* **What to do**: Among the records, find the lines that hold the string "security" and return them.

───── Data

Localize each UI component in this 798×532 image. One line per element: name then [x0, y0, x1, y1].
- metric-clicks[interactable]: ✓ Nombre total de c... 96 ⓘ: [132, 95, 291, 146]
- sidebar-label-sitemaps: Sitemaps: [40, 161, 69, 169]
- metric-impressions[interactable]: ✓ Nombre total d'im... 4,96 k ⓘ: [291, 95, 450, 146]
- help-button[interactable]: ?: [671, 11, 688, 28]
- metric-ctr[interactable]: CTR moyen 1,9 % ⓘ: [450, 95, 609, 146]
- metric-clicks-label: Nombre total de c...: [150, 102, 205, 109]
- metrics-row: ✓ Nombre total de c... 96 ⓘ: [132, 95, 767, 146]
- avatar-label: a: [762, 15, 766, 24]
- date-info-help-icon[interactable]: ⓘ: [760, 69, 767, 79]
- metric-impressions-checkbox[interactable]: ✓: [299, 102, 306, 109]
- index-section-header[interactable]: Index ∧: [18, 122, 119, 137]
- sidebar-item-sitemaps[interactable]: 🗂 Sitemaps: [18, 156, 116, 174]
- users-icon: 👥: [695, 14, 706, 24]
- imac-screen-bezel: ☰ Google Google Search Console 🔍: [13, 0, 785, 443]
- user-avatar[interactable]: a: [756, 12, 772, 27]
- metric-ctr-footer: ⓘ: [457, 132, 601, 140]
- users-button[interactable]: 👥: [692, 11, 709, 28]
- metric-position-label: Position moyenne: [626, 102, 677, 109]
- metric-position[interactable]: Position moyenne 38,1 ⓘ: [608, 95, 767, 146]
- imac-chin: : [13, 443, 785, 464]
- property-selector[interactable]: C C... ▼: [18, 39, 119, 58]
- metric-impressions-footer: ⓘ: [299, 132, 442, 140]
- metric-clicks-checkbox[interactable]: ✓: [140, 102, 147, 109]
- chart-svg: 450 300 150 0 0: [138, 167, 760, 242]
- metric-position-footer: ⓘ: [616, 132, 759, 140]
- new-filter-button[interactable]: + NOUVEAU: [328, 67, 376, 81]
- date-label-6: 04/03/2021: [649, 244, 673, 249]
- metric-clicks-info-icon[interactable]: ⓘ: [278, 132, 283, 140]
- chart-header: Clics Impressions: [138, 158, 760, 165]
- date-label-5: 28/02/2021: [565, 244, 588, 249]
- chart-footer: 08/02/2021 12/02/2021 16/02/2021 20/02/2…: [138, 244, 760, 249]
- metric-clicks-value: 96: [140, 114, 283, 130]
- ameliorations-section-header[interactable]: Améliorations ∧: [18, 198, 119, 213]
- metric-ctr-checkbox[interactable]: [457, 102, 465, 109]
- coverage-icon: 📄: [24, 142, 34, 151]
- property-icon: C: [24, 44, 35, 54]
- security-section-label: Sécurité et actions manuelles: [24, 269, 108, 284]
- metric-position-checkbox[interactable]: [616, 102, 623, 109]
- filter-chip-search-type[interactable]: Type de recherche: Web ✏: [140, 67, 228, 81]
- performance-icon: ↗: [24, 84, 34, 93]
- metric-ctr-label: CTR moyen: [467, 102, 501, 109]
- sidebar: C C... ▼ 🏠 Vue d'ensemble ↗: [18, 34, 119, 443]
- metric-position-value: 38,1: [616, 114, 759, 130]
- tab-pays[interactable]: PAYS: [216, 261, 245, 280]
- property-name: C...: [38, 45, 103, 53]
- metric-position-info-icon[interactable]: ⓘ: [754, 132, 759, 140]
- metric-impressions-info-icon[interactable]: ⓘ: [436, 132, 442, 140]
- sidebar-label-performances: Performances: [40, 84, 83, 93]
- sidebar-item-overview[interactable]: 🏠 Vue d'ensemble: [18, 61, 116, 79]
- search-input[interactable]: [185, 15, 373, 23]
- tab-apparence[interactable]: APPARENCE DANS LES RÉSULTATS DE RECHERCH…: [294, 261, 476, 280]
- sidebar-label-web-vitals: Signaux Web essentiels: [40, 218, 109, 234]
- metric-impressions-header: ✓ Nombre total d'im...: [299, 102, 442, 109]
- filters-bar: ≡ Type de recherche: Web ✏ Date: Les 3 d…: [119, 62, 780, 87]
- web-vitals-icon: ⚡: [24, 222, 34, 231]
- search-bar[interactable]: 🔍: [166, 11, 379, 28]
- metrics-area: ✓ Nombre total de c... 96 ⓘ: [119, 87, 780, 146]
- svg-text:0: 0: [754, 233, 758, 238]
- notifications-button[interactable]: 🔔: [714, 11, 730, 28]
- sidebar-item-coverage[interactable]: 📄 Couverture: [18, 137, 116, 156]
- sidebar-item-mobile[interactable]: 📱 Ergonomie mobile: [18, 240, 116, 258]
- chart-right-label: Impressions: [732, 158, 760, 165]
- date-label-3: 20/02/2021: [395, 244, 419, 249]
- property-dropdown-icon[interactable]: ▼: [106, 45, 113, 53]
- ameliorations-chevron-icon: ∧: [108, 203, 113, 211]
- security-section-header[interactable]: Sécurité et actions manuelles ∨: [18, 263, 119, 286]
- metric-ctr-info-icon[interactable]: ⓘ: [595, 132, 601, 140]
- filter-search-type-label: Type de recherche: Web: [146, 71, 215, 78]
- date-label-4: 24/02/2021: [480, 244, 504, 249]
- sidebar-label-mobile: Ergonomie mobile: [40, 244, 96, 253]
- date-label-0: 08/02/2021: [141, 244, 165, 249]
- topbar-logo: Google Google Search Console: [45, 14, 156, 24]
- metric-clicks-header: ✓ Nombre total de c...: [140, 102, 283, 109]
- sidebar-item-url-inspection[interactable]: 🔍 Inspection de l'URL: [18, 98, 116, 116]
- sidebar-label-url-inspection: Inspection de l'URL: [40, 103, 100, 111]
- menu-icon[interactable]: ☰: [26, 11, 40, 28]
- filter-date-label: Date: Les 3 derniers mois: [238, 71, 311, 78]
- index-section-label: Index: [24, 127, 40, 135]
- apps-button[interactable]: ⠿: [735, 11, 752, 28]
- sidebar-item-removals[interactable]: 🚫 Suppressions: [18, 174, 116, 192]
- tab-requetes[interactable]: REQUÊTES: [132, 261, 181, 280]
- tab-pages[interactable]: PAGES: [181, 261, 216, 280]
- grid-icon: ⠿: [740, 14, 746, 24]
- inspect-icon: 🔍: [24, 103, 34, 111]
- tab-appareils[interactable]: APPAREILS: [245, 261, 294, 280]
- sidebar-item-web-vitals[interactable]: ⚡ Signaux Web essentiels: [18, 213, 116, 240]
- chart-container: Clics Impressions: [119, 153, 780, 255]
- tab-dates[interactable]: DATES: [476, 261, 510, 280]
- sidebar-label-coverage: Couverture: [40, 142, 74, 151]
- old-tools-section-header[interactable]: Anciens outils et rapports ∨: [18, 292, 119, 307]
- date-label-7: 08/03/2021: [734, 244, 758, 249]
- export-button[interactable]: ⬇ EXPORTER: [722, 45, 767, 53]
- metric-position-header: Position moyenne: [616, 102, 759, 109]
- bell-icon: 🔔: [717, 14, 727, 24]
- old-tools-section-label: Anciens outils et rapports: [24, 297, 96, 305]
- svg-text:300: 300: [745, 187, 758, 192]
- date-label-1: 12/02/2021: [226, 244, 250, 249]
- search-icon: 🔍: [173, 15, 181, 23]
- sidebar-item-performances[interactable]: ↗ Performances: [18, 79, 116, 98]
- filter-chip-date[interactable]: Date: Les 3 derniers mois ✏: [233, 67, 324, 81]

──────────
───── Data

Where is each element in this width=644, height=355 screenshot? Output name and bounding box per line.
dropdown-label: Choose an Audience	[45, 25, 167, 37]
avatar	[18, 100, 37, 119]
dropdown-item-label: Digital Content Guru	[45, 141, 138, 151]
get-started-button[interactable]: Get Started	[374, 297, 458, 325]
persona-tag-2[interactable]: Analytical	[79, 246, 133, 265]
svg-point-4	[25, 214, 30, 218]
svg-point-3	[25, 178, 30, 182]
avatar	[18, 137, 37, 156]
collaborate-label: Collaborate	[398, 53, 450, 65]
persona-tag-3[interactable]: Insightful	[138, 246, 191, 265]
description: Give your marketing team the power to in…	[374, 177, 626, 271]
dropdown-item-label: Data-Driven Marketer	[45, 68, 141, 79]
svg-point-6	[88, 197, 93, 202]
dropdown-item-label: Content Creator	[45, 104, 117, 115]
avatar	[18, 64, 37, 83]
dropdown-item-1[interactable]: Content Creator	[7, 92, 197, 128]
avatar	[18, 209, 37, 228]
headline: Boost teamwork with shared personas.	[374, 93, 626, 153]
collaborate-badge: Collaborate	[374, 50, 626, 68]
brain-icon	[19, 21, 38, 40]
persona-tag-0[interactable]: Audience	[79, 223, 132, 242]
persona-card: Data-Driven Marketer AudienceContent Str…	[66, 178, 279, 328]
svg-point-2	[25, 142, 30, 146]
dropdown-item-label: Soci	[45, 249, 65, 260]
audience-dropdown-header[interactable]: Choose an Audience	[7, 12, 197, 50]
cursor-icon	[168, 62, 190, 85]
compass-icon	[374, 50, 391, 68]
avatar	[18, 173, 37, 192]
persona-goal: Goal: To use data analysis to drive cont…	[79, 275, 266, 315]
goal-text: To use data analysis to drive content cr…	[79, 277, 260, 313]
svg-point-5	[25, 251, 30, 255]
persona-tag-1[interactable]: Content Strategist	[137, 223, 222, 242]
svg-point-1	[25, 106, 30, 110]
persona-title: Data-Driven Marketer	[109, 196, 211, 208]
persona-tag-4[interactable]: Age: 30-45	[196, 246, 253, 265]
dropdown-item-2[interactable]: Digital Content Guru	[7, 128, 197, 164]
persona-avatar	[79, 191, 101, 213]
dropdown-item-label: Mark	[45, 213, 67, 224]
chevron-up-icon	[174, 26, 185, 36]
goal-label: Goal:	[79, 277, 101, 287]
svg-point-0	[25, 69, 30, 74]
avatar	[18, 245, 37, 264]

──────────

* **Expected answer**:
- security-section-label: Sécurité et actions manuelles: [24, 269, 108, 284]
- security-section-header[interactable]: Sécurité et actions manuelles ∨: [18, 263, 119, 286]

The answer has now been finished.